Soggy Spring and Scorching Summer
Soggy Spring and Scorching Summer Add to Fall Home Maintenance Needs
Thirty-three of the forty-eight continental states experienced above-average rainfall last spring (not to mention more rainfall in the past few weeks for much of the South and North). An extremely warm summer followed "hot on the heels" of all that rain. The result? Many outdoor spring cleaning projects did not get marked off the homeowner's to-do list. Fall offers one more chance to get outdoor spaces and gear clean and protected before winter's arrival puts the deep freeze on outdoor projects.
Start at the top. For a small space, clogged gutters can cause big damage, because water doesn't drain properly. Instead, it can damage everything from the foundation, wood and landscaping to the roof – and it can even find its way indoors to cause damage there. Check out tools that allow you to bypass the ladder and clean the gutters from the ground.

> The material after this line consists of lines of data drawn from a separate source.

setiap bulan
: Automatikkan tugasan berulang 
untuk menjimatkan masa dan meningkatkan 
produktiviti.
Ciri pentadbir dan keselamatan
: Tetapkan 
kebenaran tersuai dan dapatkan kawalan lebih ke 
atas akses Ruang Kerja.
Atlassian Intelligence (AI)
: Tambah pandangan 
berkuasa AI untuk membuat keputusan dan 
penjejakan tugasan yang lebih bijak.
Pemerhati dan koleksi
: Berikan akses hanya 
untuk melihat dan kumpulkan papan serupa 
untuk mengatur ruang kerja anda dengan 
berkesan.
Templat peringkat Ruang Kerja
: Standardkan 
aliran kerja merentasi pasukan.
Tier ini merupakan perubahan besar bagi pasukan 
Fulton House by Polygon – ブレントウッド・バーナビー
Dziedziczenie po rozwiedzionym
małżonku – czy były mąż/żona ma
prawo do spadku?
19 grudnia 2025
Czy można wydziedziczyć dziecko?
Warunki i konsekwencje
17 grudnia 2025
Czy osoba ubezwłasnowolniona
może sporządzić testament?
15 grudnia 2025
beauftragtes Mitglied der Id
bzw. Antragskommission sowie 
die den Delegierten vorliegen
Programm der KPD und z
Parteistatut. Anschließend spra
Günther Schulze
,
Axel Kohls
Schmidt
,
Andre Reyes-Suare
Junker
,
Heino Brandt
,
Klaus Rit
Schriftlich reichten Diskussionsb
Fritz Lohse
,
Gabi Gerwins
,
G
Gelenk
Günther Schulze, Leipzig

Wet paint. Jeff Wilson, host of multiple programs on the DIY network and HGTV, says, "I worked for a painter who said a paint job would last twice as long if you cleaned the siding every two years. Removing dirt and killing the mold, mildew and algae on a surface helps to eliminate some of the paint's enemies."
Take the opportunity to check for bare patches of wood where the paint has blistered and peeled. Since exterior coatings like paint and stains shouldn't be applied when temperatures are over 90 degrees, fall is a good time for touch-ups.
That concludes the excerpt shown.